Phoneme Segmentation Using Self-Supervised Speech Models
Luke Strgar and David Harwath
Accepted to Spoken Language Technology (SLT) Workshop 2022
We apply transfer learning to the task of phoneme segmentation and demonstrate the utility of representations learned in self-supervised pre-training for the task. Our model extends transformer-style encoders with strategically placed convolutions that manipulate features learned in pre-training. Using the TIMIT and Buckeye corpora we train and test the model in the supervised and unsupervised settings. The latter case is accomplished by furnishing a noisy label-set with the predictions of a separate model, it having been trained in an unsupervised fashion. Results indicate our model eclipses previous state-of-the-art performance in both settings and on both datasets. Finally, following observations during published code review and attempts to reproduce past segmentation results, we find a need to disambiguate the definition and implementation of widely-used evaluation metrics. We resolve this ambiguity by delineating two distinct evaluation schemes and describing their nuances.

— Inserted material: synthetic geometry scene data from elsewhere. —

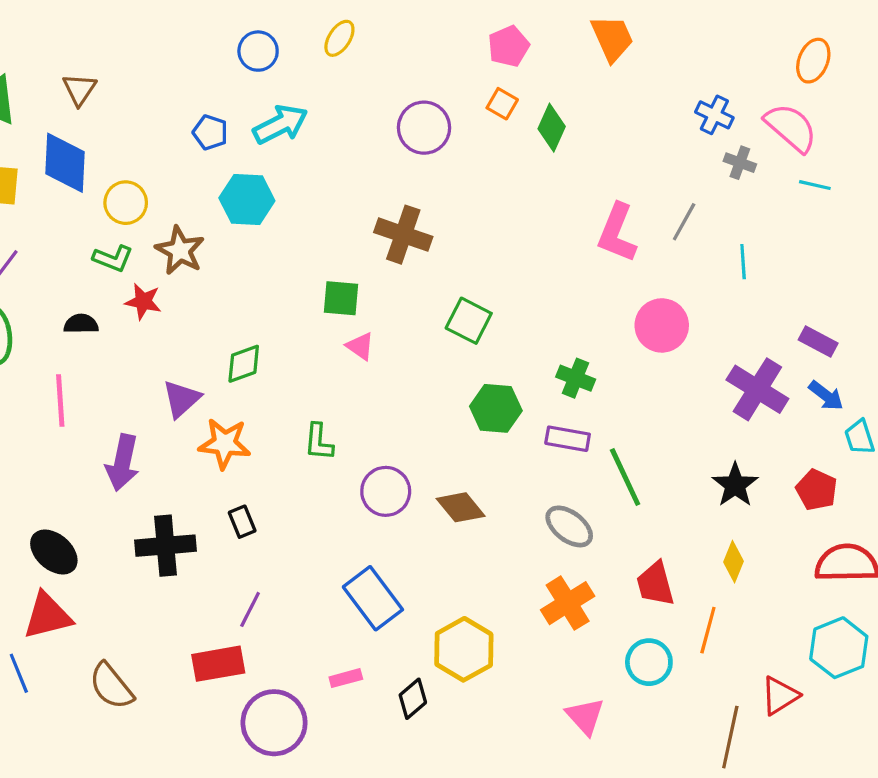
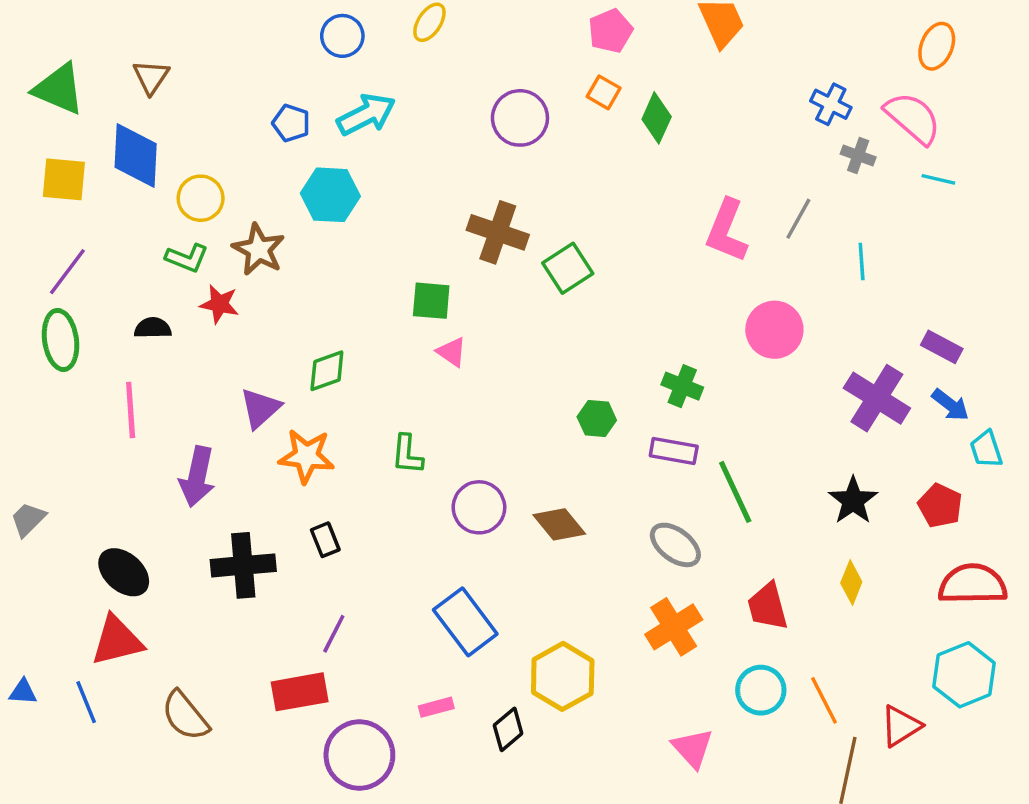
green square: (469, 321) -> (568, 268), moved, turned 30
green hexagon: (496, 408) -> (597, 419), size x0.7
orange line: (708, 630) -> (824, 700), moved, turned -42

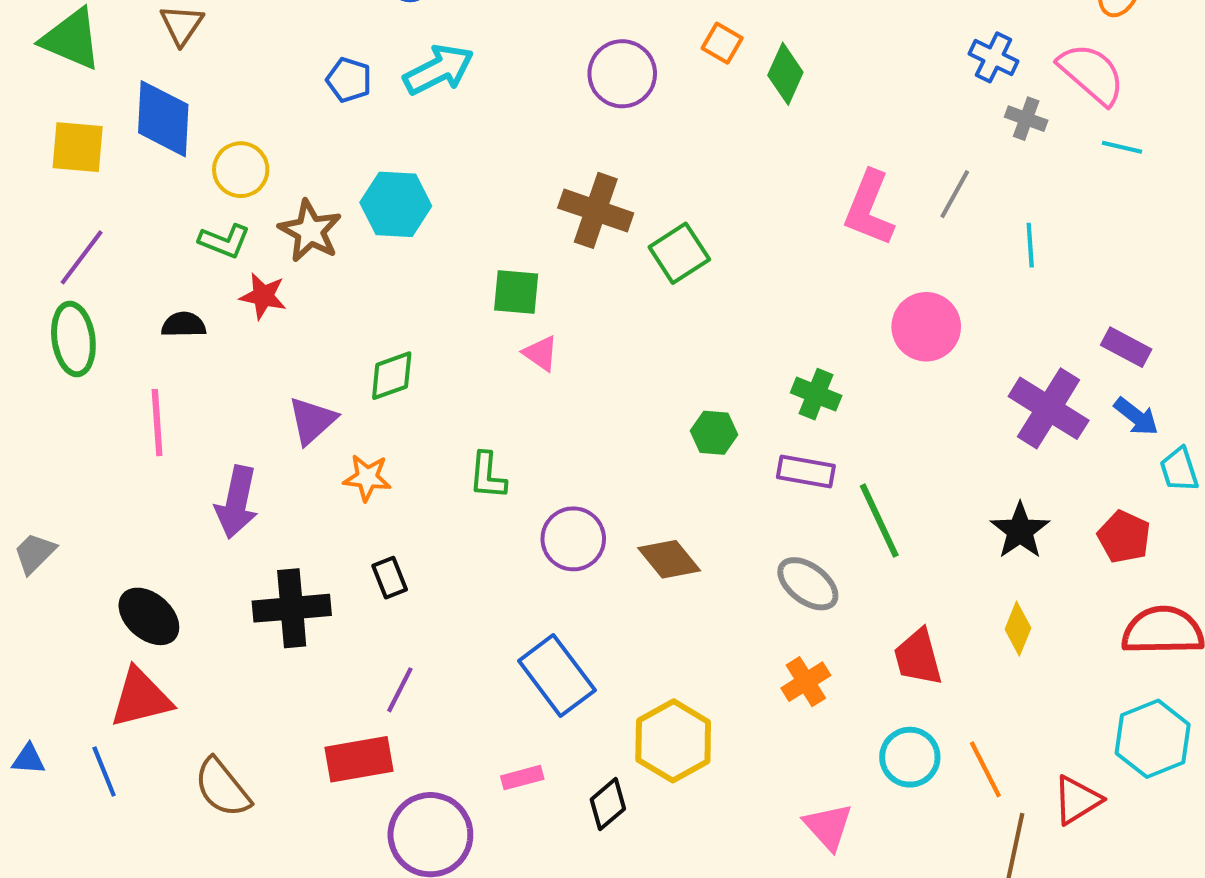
cyan hexagon: (330, 195) -> (396, 204), moved
orange star: (306, 456) -> (367, 478), size x0.7
orange cross: (674, 627) -> (806, 682), size x0.7

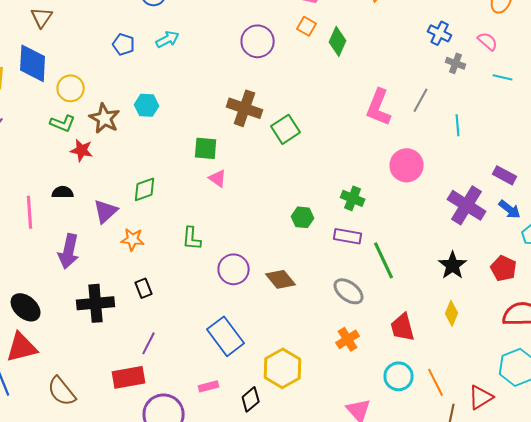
cyan arrow: (439, 70) -> (168, 39), size x0.7
pink semicircle: (1091, 74) -> (488, 41), size x0.6
cyan hexagon: (396, 204) -> (147, 105), size x0.7
black semicircle: (184, 325) -> (63, 192), moved

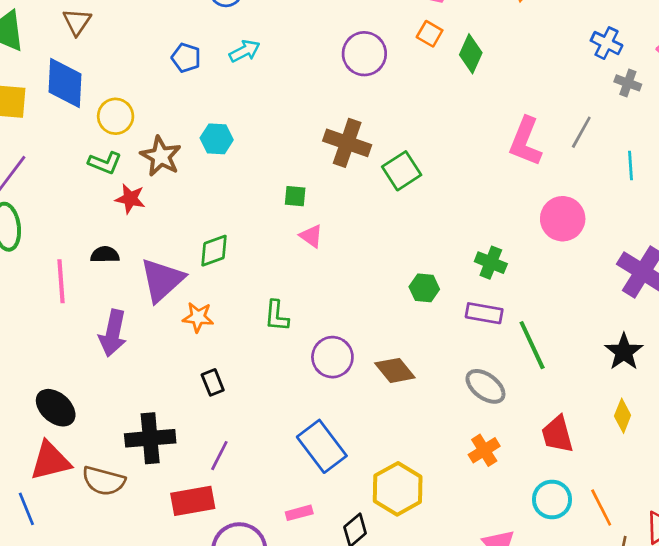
green square: (206, 148) -> (295, 196), size x0.7
purple triangle: (106, 211) -> (162, 280), size x1.4
black cross: (96, 303) -> (150, 438), moved
brown semicircle: (62, 391) -> (104, 481), moved, turned -36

If you find our paper or this code useful, kindly consider citing our work:
@misc{strgar2022phoneme,
title={Phoneme Segmentation Using Self-Supervised Speech Models},
author={Luke Strgar and David Harwath},
year={2022},
eprint={2211.01461},
archivePrefix={arXiv},
primaryClass={eess.AS}
}
git clone --recurse-submodules [email protected]:lstrgar/self-supervised-phone-segmentation.git phone-seg
Now checkout the correct fairseq submodule branch:
cd phone-seg/fairseq
git checkout lvs
cd ..
conda create --name phone-seg
conda activate phone-seg
conda install python=3.9.5
pip install ./fairseq
pip install -r requirements.txt
wav2vec2.0 and HuBERT checkpoints are available via fairseq at the following links. Download these models and place in a new folder titled checkpoints
.
wav2vec2.0
- Follow this link
- Select the download link where the "Model" column reads "Wav2Vec 2.0 Base", the "Finetuning" column reads "No finetuning", and the "Dataset" is "Librispeech"

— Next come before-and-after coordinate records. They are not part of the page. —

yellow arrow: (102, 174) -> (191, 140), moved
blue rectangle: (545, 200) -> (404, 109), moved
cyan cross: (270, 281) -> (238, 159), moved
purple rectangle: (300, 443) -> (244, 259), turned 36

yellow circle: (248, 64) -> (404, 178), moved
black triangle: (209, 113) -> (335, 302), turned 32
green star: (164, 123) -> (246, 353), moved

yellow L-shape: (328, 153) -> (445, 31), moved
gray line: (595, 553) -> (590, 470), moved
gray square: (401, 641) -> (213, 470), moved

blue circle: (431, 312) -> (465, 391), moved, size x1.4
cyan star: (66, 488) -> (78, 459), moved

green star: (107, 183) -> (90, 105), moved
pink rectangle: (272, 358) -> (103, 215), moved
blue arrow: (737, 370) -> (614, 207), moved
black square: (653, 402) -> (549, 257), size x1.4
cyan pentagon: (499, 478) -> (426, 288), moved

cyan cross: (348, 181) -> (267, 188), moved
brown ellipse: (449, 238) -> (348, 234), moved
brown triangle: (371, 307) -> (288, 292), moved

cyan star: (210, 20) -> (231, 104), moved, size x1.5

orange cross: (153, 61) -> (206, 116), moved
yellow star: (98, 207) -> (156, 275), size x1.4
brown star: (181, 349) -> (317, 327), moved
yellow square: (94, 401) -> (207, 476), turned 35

- For reference, we downloaded these models from this README page at git hash
edb25c6
- If for some reason you are unable to obtain the model checkpoint according to the above steps you may also try to download it directly from here
HuBERT
- Follow this link
- Select the download link where the "Model" column reads "HuBERT Base (~95M params)", the "Finetuning Dataset" column reads "No finetuning (Pretrained Model)", and the "Pretraining Data" is " Librispeech 960 hr"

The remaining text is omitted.